If a line in the records below contains the word "Images", copy it out.
(Material supplied)
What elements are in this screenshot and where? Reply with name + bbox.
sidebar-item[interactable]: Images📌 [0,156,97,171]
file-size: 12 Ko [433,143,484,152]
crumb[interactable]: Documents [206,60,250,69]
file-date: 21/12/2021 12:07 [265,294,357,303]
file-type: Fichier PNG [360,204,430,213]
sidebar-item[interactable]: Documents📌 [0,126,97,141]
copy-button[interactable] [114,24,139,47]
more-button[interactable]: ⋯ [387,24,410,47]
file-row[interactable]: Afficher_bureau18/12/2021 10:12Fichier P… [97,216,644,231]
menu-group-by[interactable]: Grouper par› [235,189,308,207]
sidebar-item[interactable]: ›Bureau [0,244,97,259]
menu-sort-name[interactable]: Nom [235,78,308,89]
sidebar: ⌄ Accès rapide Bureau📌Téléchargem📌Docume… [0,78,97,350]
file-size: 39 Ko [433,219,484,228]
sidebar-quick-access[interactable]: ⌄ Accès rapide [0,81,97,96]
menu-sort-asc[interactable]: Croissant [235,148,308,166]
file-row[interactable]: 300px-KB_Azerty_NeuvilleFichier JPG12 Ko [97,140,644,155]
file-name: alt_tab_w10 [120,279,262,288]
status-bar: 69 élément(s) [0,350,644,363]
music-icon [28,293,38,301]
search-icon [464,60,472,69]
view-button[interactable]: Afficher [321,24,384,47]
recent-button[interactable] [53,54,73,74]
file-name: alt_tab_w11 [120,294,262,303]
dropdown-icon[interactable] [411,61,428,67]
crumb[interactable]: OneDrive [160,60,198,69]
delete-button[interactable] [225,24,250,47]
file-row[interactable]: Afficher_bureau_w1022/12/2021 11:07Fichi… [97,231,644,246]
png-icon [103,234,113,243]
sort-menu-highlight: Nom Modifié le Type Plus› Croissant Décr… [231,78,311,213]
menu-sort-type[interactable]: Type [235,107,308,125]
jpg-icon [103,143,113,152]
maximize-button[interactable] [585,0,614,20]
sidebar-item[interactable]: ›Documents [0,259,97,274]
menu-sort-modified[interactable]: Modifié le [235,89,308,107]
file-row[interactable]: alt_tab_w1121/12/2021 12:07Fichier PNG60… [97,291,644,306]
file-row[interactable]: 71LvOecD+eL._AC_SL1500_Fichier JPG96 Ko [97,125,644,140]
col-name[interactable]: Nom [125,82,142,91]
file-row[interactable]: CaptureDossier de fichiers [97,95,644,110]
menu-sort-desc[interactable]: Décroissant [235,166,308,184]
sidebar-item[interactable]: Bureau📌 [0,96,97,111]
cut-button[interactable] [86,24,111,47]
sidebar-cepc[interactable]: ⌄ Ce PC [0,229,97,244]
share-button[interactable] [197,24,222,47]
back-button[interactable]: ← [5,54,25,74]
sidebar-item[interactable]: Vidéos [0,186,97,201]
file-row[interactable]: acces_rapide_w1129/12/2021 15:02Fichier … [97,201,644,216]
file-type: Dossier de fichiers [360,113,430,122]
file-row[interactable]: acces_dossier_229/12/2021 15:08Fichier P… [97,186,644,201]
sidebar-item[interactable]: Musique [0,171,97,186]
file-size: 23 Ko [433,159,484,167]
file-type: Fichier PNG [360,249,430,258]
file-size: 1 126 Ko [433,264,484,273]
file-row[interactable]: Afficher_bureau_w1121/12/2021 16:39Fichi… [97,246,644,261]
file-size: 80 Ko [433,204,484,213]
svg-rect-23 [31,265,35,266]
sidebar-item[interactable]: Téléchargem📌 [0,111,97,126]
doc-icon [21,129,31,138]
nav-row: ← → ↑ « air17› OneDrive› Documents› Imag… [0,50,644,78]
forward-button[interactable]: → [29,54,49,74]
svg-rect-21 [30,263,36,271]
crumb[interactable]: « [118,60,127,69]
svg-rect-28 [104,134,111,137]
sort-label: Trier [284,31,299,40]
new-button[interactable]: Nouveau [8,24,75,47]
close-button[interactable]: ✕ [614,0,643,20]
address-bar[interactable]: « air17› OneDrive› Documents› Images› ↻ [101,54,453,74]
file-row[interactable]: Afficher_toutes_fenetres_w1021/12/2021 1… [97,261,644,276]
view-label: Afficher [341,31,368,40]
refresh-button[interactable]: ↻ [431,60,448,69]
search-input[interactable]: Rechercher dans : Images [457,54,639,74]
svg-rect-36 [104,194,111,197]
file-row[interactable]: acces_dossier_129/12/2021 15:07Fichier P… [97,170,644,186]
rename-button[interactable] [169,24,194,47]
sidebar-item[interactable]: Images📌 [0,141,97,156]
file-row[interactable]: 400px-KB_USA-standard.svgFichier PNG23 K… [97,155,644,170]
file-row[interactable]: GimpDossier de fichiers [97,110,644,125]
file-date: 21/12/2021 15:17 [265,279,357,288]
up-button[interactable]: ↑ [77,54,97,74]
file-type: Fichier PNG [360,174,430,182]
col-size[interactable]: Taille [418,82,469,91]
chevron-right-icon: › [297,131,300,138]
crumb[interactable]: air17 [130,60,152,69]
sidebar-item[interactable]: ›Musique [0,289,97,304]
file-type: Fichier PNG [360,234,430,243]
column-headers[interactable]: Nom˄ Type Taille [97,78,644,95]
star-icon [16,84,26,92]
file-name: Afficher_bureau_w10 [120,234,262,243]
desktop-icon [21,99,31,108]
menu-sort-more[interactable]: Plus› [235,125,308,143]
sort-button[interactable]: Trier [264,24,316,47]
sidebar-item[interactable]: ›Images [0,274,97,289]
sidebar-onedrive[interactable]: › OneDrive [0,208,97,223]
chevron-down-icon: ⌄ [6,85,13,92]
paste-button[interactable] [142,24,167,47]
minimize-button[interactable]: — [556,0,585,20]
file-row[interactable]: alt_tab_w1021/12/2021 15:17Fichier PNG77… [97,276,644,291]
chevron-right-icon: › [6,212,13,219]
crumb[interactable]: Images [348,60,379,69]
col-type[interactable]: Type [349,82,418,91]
(End Material supplied)
Exercise result
sidebar-item[interactable]: Images📌 [0,156,97,171]
address-bar[interactable]: « air17› OneDrive› Documents› Images› ↻ [101,54,453,74]
search-input[interactable]: Rechercher dans : Images [457,54,639,74]
sidebar-item[interactable]: Images📌 [0,141,97,156]
sidebar-item[interactable]: ›Images [0,274,97,289]
crumb[interactable]: Images [348,60,379,69]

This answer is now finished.